Forest Hills. Say it again. Forest Hills. The very name conjures up bluebirds and lush green groves. But during the past fortnight the sylvan image was blurred, lost in the dust of Har-Tru. There's nothing wrong with Har-Tru, mind you, if you enjoy long rallies, but the slow surface is not suited to the American men's serve-and-volley style. Har-Tru, a claylike surface, is, however, adored by baseline ralliers from Europe and South America.
Digging up the grass and replacing it with grayish-green crushed rock (Catoctin metabasalt to all you geology freaks) was a move akin to a baseball team loaded with sluggers deciding to move its fences out 30 yards. There were American pessimists who thought it likely that not a single Yank would reach the quarterfinals. And it was Bad Days at Green Rock for most U.S. players.
Out of 46 in the original draw, only four made it to the fourth round, but one of those was Jimmy Connors, who turned 23 on the tournament's seventh day, and Connors claims he can play on any surface, including dried yak dung. The other three Americans—Arthur Ashe, Eddie Dibbs and Harold Solomon—were gone by the semis. Connors, the No. 1 seed, fought his way into the final, where he met Spain's Manuel Orantes, 26, winner of seven tournaments in 1975, the best year of his career.
Although Orantes was the third seed and an acknowledged artist on clay, almost nobody gave him a prayer against Connors. Not only had the Spaniard played a physically and mentally exhausting five-set four-hour semifinal against Guillermo Vilas of Argentina the night before, but he did not get back to his hotel until 2 a.m. and had to call a plumber to fix a flooding bathtub. Connors was the defending champion. Orantes had never won a major championship. Only one European had won Forest Hills since World War II, Spaniard Manuel Santana in 1965.

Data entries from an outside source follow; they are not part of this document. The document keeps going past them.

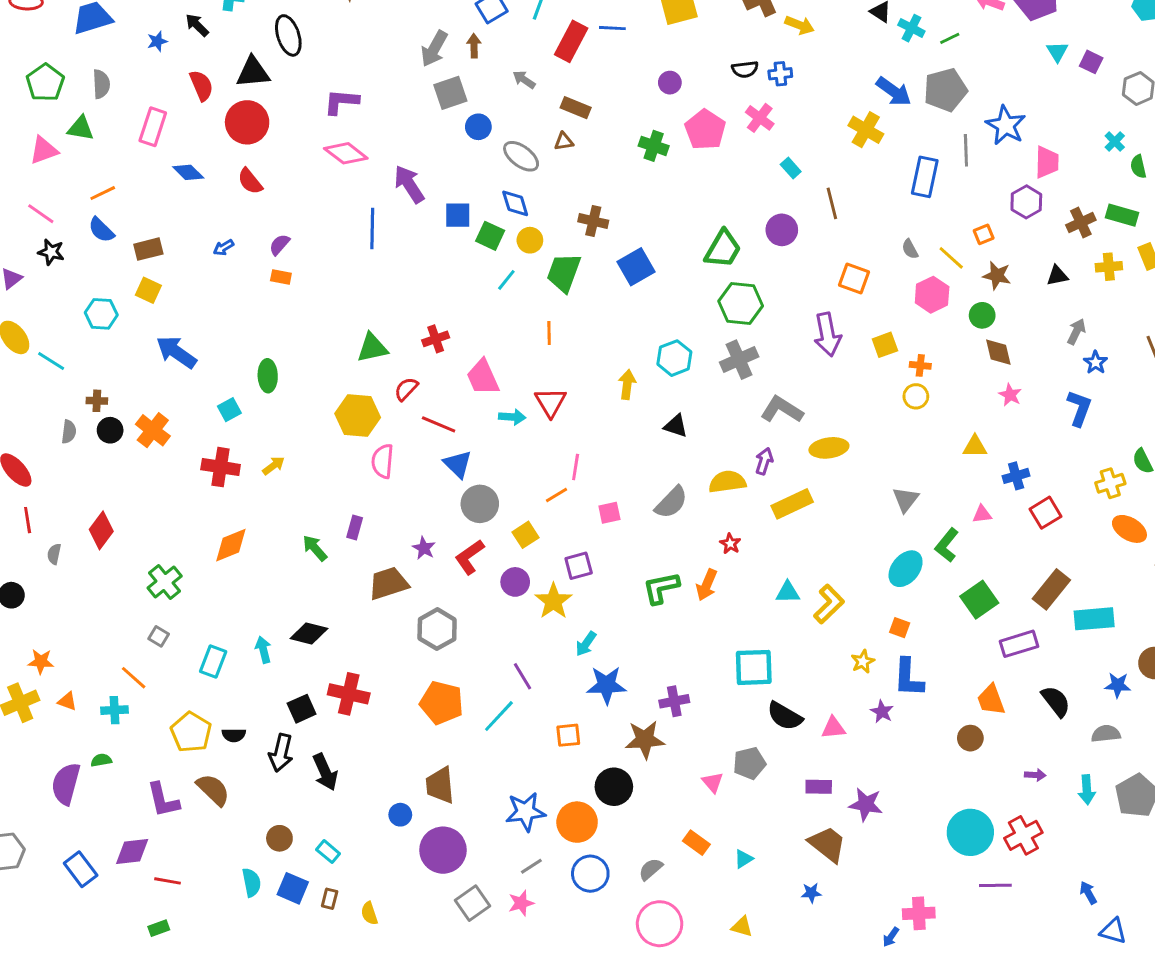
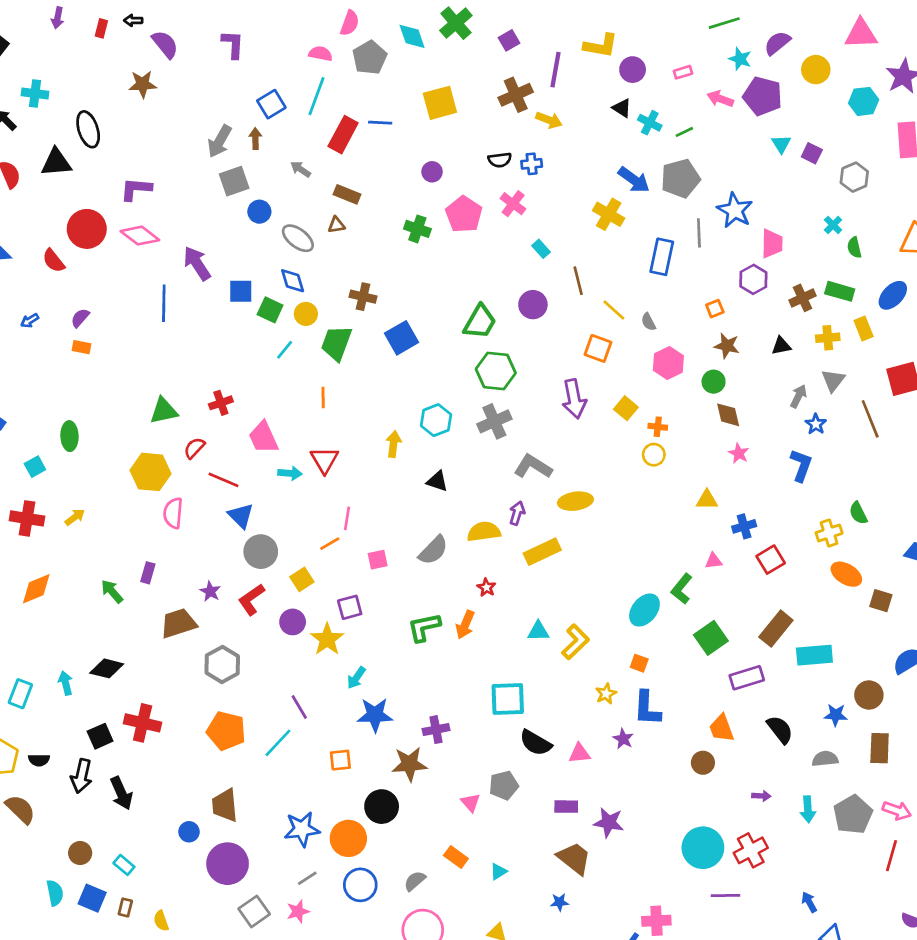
red circle: (247, 122) -> (87, 229), moved
yellow line: (951, 258) -> (614, 310), moved
yellow square: (885, 345) -> (626, 408), turned -30
gray triangle: (906, 499) -> (833, 380), moved

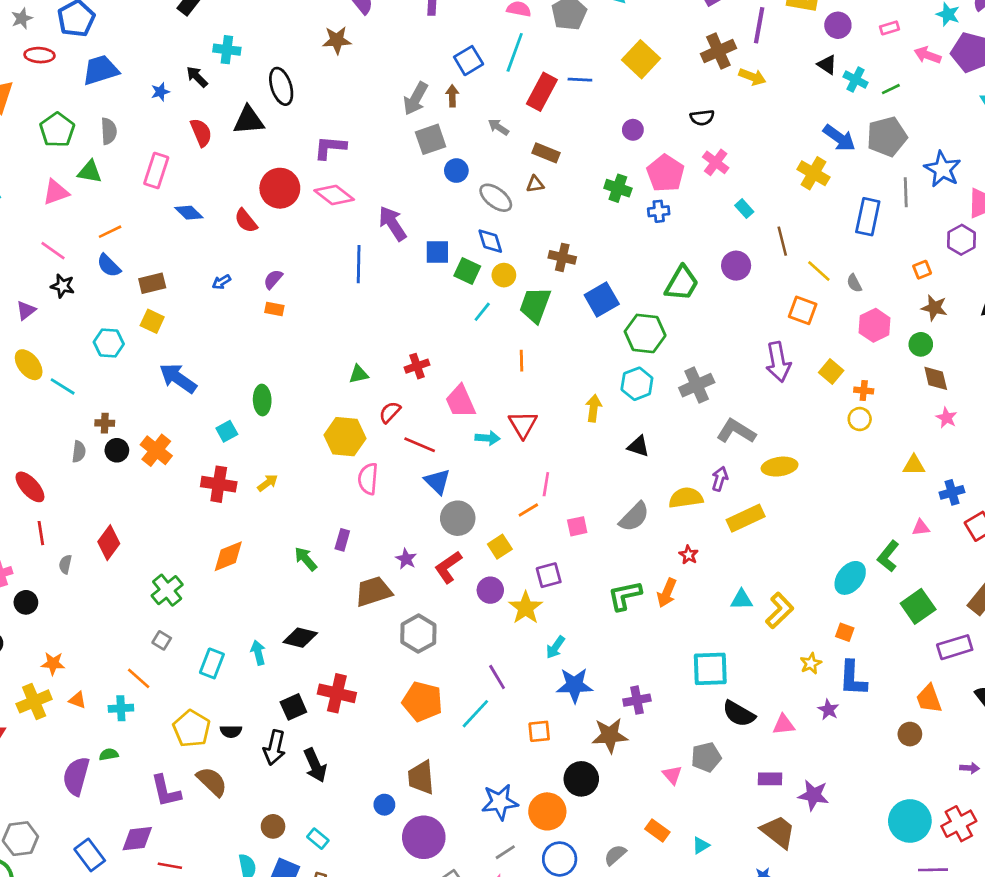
yellow square: (440, 103) -> (641, 59), turned -32
blue cross: (532, 164) -> (659, 211), moved
green hexagon: (496, 371) -> (645, 333), moved
green triangle: (164, 411) -> (359, 374), size x0.7

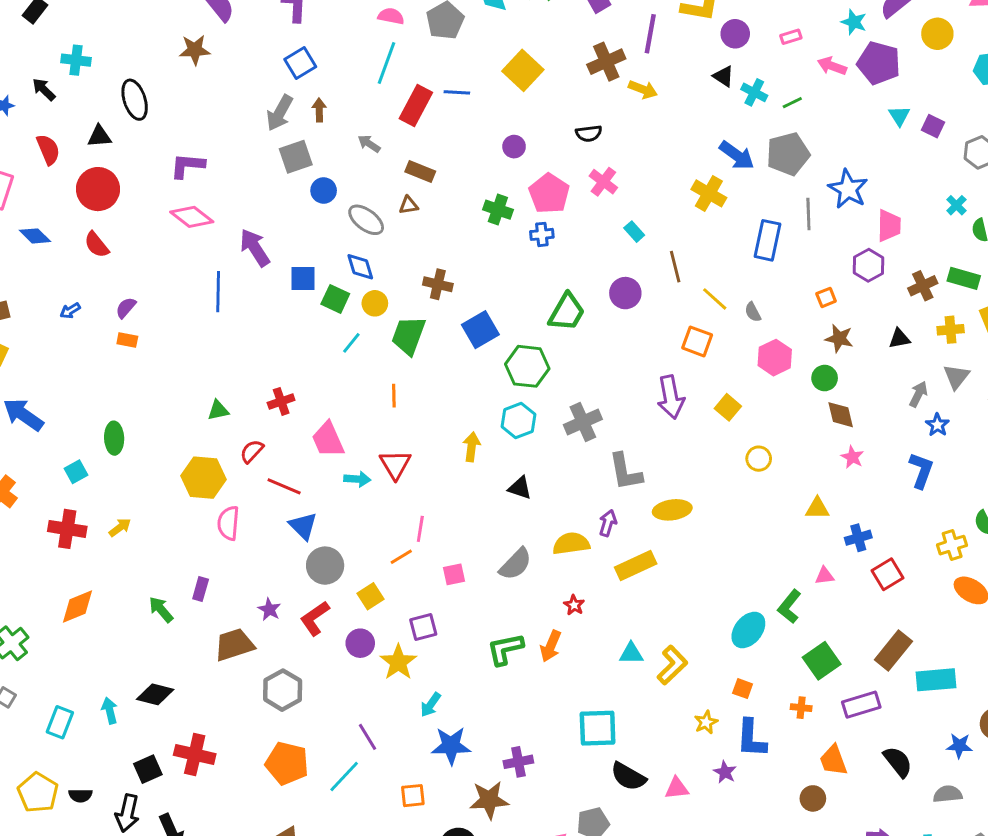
blue square: (469, 61) -> (300, 63), moved
black triangle: (249, 120) -> (99, 136), size x0.7
red circle: (280, 188) -> (98, 189), moved
orange cross: (864, 391) -> (801, 708), moved
gray L-shape: (736, 431) -> (625, 472), turned -132

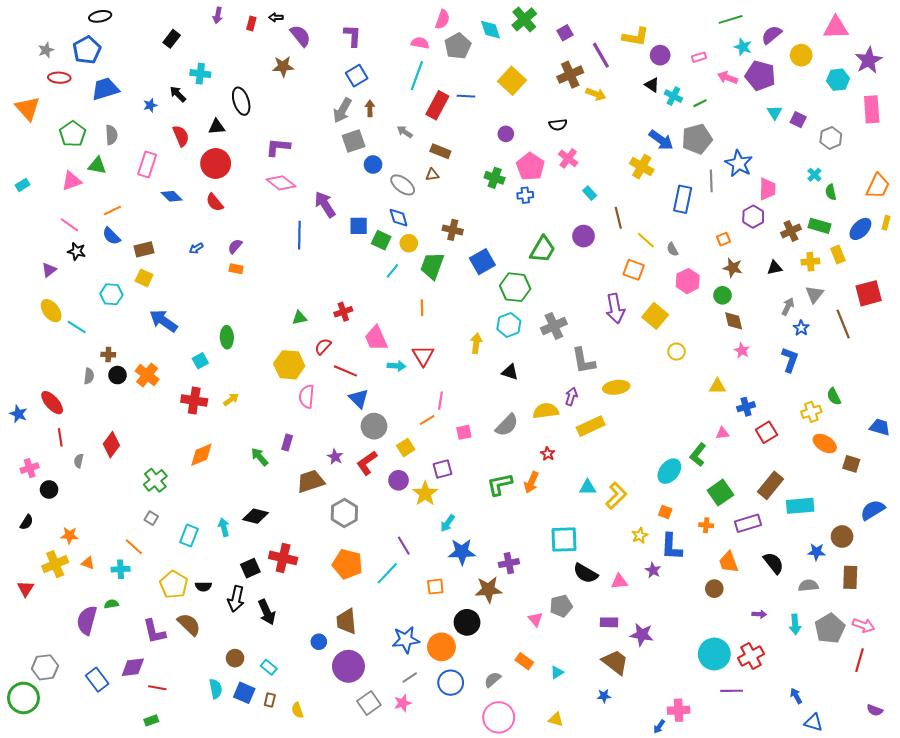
purple line: (650, 34) -> (601, 55), turned -40
yellow square: (728, 407) -> (655, 316), size x1.4

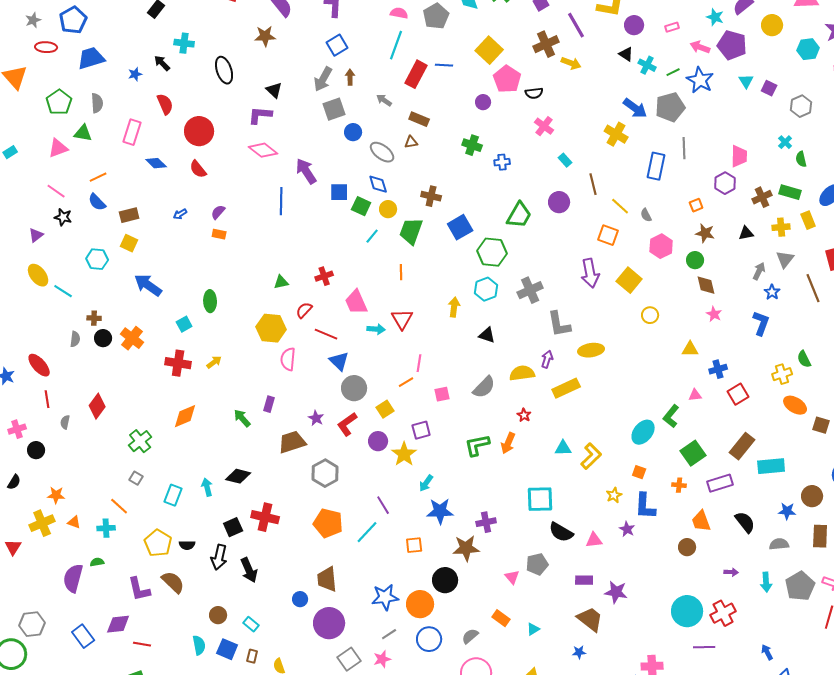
black triangle: (217, 127) -> (274, 90), moved, turned 48
blue star: (739, 164) -> (700, 80), moved
pink pentagon: (530, 167) -> (507, 79), moved

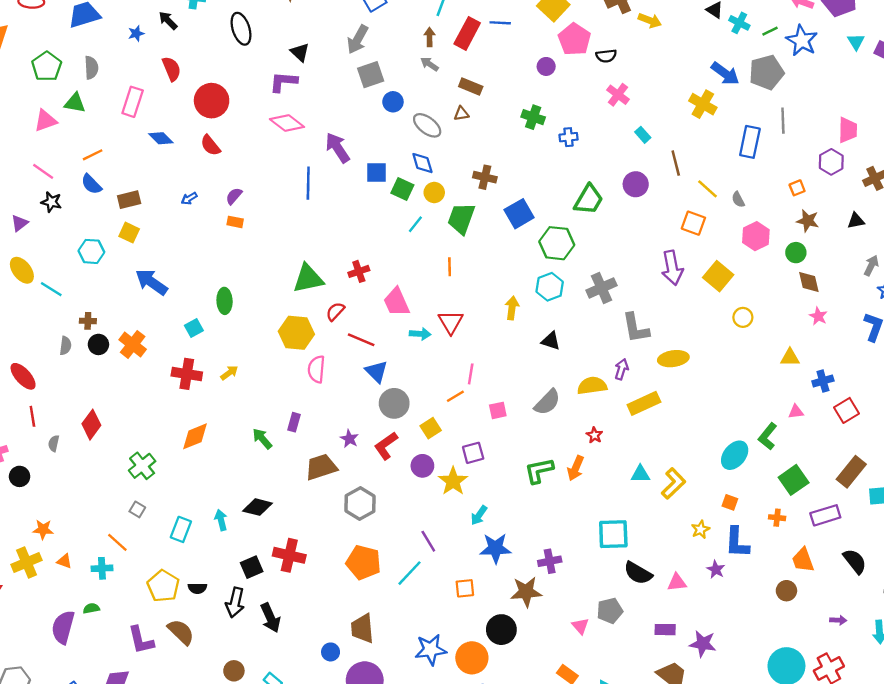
brown arrow: (350, 77) -> (430, 37), moved
green triangle: (281, 282) -> (308, 279), size x1.8

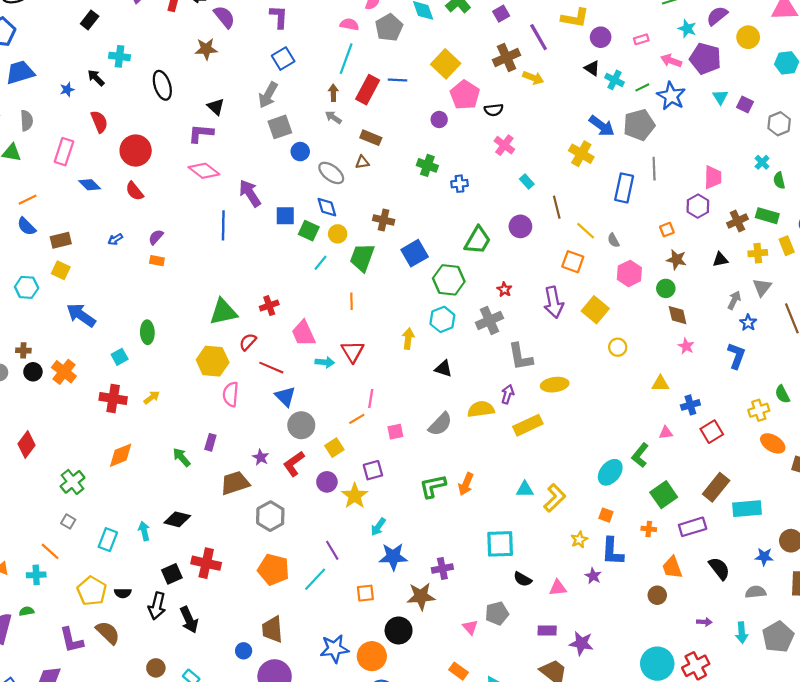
red star: (594, 435) -> (504, 289), moved
black semicircle: (638, 573) -> (523, 579), size x0.7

None of this seemed to trouble Orantes, who walked onto the stadium court as cool as a bowl of gazpacho and seemingly as fresh as if he had enjoyed a restful night in his own bed in Barcelona. Just as Ashe had done at Wimbledon, Orantes refused to try matching Connors' power. Instead he lofted uncanny lobs, hit soft passing shots and tempted his opponent with short balls that the overanxious Connors clubbed time after time into the net. Orantes won in straight sets 6-4, 6-3, 6-3. The $25,000 first prize lifted his 1975 tournament earnings to $130,650.
The iron-man routine was not his first of the year. At Hamburg he beat Ilie Nastase 7-5 in the fifth set in the semis and the next day had to play two doubles matches plus a five-setter against Jan Kodes, which he won.
"He played unbelievable," said Connors. "I didn't believe that it would be possible for him to hit passing shots and play like he did all the way through. But unfortunately for me, he did." And unfortunately for Connors, the match was played on Orantes' best-loved surface. The crushed rock not only altered the probable order of finish, it also altered the atmosphere of Forest Hills.
It used to be that in the early rounds a fan could leave the concrete stadium and wander from court to court over most of West Side's 10.5 acres, watching, perhaps, a young Yugoslav play a crafty old Dane for a game or two, and then move on. After a long afternoon of such meandering, he could, if he were a member or guest, stroll to the clubhouse, buy a drink and sit on the terrace watching a match on the clubhouse court, the panorama of grass courts before him.
Those days are probably gone forever. The for-members-only courts nearest the clubhouse are still grass. The crushed-rock courts are mostly crammed in down by the stadium and, with 107,061 in attendance during the first eight day sessions, it was difficult to get through aisles, much less find a seat or a place at a fence. In addition, Forest Hills staged its first night matches, under four light towers that burned 72,000 watts.
Orantes, a smiling, modest fellow who was born in Granada and at age 10 was a ball boy at a club called La Salud de Barcelona, outshone those 72,000 watts in the best match of the tournament, perhaps the match of the year or the decade. It came in the Saturday semifinals, Orantes vs. Vilas of Mar del Plata. Vilas, 23, is a chunky ex-law student whose dark hair flows over his shoulders. He writes poetry and hopes to have a book of 41 of his poems published in his native country. Its title is 125, which he won't explain, saying, "When you write a book and it is published, it doesn't belong to you anymore. I want to keep something for myself." There was speculation among his opponents at Forest Hills that it stood for the revolutions-per-second of his topspin backhand.